Updates the tables and databases tables (sec_tables, sec_databases, sec_storecprocedures and their relationship table sec_db_tb and sec_db_sp) with the full list of tables / databases / storedprocedures.

sec_config:

   +----------------------------------------------+-------+
   | PROPERTY                                     | VALUE |
   +----------------------------------------------+-------+
   | mysql_to_securich_reconciliation_in_progress | 0     | - used by the system
   | password_length                              | 10    | - set by user for password complexity checks
   | password_length_check                        | 1     | - set by user for password complexity checks
   | password_dictionary_check                    | 1     | - set by user for password complexity checks
   | password_lowercase_check                     | 1     | - set by user for password complexity checks
   | password_uppercase_check                     | 1     | - set by user for password complexity checks
   | password_number_check                        | 1     | - set by user for password complexity checks
   | password_special_character_check             | 1     | - set by user for password complexity checks
   | password_username_check                      | 1     | - set by user for password complexity checks
   | sec_mode                                     | 0     | - security mode is 0 (lenient) or 9 (strict)
   | priv_mode                                    | safe  | - privilege mode is safe in order to not loose any privileges when syncing
   | admin_user                                   | root  | - admin user set by system
   +----------------------------------------------+-------+

sec_mode 0 permits granting of privileges on any object / database, 9 prohibits granting of privileges on mysql database. priv_mode safe is used to sync securich to mysql and vice versa without loosing any privileges. If safe is changed then calling reconciliation('sync') would just sync mysql with securich loosing any privs granted via MySQL.
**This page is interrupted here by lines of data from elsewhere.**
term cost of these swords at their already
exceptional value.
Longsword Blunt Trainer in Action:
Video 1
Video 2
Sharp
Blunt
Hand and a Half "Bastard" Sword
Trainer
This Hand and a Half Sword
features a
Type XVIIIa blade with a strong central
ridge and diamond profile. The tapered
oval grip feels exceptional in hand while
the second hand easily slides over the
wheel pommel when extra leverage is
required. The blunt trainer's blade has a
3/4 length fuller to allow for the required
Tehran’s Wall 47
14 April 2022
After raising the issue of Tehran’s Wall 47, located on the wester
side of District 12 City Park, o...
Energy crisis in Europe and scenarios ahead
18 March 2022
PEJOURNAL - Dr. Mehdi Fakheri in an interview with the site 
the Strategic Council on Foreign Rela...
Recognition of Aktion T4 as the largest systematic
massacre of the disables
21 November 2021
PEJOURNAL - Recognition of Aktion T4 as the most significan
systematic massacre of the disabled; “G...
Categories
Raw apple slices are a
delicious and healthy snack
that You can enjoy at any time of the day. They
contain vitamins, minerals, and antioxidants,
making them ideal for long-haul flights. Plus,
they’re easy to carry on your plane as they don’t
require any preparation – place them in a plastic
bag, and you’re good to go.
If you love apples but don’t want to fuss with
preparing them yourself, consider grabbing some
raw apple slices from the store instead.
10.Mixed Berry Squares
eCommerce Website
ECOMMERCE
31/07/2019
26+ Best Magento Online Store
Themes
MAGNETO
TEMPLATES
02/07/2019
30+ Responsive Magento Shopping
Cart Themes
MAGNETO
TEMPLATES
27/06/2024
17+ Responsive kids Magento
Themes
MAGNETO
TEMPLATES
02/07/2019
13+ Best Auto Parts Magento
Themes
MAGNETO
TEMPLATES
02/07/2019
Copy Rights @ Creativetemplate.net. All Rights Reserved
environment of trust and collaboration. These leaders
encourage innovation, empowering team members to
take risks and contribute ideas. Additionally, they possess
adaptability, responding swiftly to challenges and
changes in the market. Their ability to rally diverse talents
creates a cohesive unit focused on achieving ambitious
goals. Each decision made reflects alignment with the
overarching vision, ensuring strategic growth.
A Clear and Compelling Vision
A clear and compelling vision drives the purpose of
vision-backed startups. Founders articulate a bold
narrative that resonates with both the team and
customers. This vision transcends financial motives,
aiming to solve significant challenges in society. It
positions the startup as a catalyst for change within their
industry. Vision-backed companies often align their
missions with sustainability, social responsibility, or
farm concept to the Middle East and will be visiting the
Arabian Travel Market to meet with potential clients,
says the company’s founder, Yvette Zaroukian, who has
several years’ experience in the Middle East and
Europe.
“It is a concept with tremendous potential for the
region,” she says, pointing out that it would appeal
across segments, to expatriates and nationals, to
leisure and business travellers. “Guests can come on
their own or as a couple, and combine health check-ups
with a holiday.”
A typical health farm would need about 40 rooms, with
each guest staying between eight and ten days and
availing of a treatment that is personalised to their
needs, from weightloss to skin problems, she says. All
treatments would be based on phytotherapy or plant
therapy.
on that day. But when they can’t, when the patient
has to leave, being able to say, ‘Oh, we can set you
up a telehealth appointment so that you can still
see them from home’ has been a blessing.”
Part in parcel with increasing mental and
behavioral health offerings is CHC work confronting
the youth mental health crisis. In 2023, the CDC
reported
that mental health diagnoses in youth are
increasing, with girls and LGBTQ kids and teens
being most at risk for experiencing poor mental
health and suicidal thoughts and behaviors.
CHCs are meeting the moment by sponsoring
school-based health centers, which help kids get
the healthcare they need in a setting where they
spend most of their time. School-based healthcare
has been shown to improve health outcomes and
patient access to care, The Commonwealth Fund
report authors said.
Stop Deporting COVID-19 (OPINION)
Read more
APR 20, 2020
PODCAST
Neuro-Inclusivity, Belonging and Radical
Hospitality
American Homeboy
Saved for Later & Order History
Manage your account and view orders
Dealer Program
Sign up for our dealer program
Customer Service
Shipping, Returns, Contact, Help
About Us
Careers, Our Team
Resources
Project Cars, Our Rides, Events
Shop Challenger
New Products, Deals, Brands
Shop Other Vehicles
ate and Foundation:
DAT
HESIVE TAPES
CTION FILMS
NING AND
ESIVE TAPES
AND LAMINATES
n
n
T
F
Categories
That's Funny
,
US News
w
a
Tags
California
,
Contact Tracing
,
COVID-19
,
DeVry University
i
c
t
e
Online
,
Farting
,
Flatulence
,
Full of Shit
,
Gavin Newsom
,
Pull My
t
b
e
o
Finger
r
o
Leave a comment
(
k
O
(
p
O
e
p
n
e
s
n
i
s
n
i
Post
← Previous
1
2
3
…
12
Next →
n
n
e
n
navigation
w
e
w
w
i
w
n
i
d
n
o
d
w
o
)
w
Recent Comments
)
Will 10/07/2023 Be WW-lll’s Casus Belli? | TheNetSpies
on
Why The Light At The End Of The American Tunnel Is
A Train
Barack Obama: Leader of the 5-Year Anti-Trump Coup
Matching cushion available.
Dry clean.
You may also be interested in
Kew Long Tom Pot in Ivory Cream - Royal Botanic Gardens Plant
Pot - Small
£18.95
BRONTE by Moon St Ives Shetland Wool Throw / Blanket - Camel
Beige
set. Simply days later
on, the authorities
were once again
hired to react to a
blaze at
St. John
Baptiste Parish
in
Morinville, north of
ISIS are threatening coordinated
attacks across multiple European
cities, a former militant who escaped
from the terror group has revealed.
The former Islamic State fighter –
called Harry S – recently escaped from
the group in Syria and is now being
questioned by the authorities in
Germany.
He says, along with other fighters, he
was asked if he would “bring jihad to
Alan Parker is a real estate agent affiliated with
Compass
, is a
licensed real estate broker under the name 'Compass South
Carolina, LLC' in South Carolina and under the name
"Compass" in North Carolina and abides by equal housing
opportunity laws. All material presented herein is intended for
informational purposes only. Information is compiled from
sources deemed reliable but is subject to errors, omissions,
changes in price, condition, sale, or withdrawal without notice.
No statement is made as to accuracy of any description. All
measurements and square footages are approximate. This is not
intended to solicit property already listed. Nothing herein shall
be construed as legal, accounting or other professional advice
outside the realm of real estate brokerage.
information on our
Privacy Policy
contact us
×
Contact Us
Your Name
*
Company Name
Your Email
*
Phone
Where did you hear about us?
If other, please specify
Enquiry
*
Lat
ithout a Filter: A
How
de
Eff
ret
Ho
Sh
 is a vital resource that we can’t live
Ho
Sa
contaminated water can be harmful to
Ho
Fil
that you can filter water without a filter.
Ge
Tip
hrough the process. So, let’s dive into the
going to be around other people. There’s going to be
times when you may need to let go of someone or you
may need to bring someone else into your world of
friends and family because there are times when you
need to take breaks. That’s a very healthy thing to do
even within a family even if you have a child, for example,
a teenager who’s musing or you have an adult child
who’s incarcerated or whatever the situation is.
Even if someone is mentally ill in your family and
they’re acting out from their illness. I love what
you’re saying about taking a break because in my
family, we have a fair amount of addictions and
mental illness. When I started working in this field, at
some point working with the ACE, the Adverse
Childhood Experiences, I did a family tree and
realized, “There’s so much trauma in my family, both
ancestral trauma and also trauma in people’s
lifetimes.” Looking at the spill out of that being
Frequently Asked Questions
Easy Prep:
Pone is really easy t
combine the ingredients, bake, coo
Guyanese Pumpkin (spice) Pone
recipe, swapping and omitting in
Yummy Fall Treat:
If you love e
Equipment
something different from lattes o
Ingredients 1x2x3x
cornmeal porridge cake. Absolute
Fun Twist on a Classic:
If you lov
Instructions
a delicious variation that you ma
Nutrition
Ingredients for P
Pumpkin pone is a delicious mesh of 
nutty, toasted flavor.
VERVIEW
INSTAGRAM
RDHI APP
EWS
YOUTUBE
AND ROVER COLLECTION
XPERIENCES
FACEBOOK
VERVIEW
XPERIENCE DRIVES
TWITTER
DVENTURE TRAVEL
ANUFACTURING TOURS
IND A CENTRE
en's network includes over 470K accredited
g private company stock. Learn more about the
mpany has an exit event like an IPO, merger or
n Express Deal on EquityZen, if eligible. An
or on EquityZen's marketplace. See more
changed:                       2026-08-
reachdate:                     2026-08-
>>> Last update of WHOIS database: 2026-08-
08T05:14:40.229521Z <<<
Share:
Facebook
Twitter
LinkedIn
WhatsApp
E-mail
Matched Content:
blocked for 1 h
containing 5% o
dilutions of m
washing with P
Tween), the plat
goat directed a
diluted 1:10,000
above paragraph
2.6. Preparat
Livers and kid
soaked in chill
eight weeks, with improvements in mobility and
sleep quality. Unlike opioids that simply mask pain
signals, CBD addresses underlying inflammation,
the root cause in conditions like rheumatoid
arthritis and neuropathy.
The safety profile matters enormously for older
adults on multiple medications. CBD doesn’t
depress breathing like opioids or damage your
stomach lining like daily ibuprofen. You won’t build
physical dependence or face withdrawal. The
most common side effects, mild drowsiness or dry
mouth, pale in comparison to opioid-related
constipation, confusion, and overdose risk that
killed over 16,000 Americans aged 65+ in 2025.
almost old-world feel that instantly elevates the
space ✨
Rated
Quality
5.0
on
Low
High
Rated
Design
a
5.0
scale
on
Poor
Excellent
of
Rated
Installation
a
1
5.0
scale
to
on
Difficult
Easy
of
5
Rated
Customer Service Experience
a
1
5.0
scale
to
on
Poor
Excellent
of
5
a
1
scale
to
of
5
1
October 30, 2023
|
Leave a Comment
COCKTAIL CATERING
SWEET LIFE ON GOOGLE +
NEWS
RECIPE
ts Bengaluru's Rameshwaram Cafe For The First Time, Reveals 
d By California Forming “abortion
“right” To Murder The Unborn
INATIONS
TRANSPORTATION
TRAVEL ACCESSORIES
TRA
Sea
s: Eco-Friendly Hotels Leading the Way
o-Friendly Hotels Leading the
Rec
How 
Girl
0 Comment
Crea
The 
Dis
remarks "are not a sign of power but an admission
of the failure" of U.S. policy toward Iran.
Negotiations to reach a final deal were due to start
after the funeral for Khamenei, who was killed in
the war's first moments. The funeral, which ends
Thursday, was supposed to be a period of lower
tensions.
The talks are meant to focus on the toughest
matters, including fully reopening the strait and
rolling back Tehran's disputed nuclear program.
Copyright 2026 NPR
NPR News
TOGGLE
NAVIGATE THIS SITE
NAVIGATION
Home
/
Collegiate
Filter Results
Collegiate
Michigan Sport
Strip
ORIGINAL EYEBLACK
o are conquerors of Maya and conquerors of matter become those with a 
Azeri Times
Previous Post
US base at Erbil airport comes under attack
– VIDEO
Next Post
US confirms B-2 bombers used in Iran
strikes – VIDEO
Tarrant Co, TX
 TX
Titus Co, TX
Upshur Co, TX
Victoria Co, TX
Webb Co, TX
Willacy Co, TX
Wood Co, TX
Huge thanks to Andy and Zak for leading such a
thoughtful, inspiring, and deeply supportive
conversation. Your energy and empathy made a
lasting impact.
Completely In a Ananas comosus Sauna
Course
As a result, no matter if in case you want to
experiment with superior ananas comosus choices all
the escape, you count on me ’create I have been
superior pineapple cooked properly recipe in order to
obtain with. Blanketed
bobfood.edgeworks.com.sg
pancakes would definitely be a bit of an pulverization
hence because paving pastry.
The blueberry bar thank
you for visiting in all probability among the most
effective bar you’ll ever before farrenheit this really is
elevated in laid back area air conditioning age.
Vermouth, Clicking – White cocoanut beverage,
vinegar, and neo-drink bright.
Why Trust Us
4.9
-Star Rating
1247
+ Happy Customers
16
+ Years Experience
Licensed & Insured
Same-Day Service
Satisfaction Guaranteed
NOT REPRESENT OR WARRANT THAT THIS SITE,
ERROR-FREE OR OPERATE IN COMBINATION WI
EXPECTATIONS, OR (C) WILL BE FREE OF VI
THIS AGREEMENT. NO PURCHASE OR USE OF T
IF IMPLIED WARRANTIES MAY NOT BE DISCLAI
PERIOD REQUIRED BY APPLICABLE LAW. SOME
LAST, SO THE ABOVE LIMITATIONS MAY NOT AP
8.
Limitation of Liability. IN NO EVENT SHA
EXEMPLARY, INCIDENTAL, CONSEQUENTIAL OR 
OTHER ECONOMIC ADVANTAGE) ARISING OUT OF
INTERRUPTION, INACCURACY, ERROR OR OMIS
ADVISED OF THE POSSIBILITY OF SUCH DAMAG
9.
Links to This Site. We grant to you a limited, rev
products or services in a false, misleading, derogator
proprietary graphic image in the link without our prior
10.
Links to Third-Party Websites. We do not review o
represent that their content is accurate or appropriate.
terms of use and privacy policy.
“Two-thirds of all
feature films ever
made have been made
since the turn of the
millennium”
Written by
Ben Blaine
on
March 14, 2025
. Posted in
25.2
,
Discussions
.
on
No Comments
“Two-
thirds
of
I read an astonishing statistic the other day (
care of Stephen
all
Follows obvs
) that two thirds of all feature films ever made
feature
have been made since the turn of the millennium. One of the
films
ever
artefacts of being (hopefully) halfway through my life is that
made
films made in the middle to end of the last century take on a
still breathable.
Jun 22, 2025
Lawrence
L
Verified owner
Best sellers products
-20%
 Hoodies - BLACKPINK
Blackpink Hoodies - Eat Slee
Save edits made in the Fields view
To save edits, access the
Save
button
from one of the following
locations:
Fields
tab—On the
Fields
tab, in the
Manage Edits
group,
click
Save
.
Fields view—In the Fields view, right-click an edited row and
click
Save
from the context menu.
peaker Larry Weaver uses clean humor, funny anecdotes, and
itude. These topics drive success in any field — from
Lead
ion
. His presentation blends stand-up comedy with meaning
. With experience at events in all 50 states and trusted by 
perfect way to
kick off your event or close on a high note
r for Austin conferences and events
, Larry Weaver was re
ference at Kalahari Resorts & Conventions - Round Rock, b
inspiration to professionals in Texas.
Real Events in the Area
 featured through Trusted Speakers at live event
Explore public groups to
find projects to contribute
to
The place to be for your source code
Note that the mysql database is a VERY SENSITIVE database and no one should have direct privileges to that database apart from root and any user used to install securich and other sensitive accounts (preferibly kept to a minimum) Having said that securich is by default more flexible and securing it requires the followign command making securich more strict towards mistakes, oversights or carelessness: update sec_config set conf_value='9' where property='sec_mode';

passwordrotate.sh -- Cronned script which checks for users having passwords older than 30 days, alerting the users to change the password. This script only runs for users type user not users type applications (further user types can be added in the future).